The entries below hold a line with "Es vital actuar con responsabilidad y" and a line with "Guía Completa y Requisitos". Return those lines and all that lie between them, exactly and only.

•••••

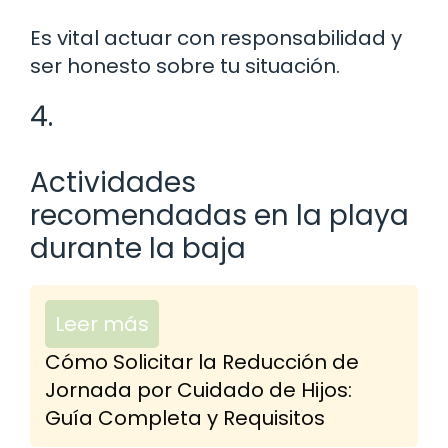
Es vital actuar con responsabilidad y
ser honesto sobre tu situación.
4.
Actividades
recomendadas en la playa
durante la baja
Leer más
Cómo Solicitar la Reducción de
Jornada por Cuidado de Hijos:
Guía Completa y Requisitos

•••••

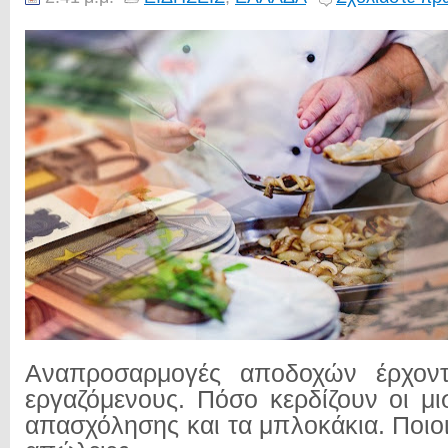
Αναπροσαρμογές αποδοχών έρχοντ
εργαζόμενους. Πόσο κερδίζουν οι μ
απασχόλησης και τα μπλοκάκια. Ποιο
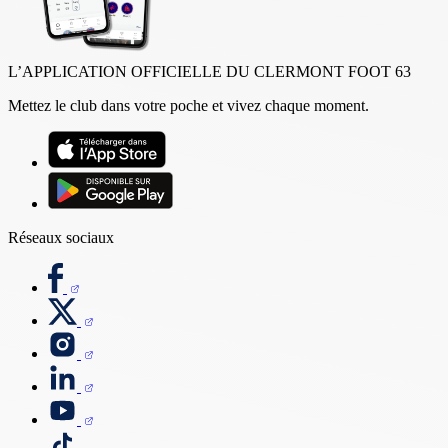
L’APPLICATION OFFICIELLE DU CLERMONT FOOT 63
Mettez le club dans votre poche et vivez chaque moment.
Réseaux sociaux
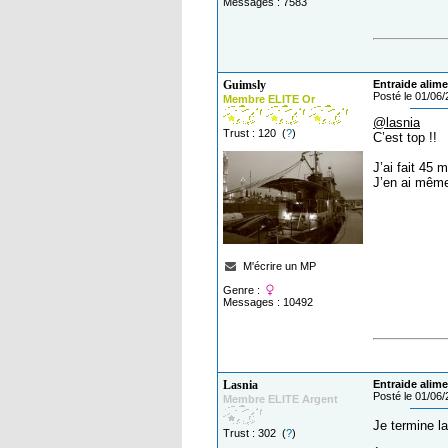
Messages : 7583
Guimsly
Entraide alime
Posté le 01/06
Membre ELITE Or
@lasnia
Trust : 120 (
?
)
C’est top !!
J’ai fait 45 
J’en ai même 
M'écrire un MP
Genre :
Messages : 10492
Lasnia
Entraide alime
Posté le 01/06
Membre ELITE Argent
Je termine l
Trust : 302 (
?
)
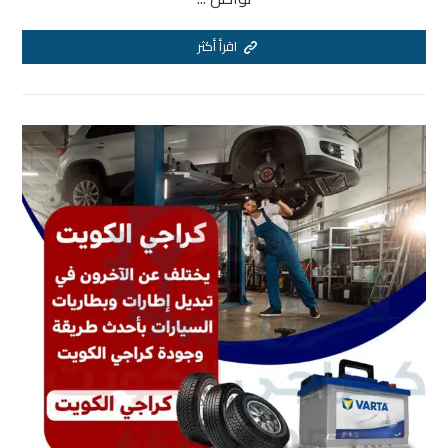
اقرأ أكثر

•••••

* _COMPLETED EXERCISE_:
Es vital actuar con responsabilidad y
ser honesto sobre tu situación.
4.
Actividades
recomendadas en la playa
durante la baja
Leer más
Cómo Solicitar la Reducción de
Jornada por Cuidado de Hijos:
Guía Completa y Requisitos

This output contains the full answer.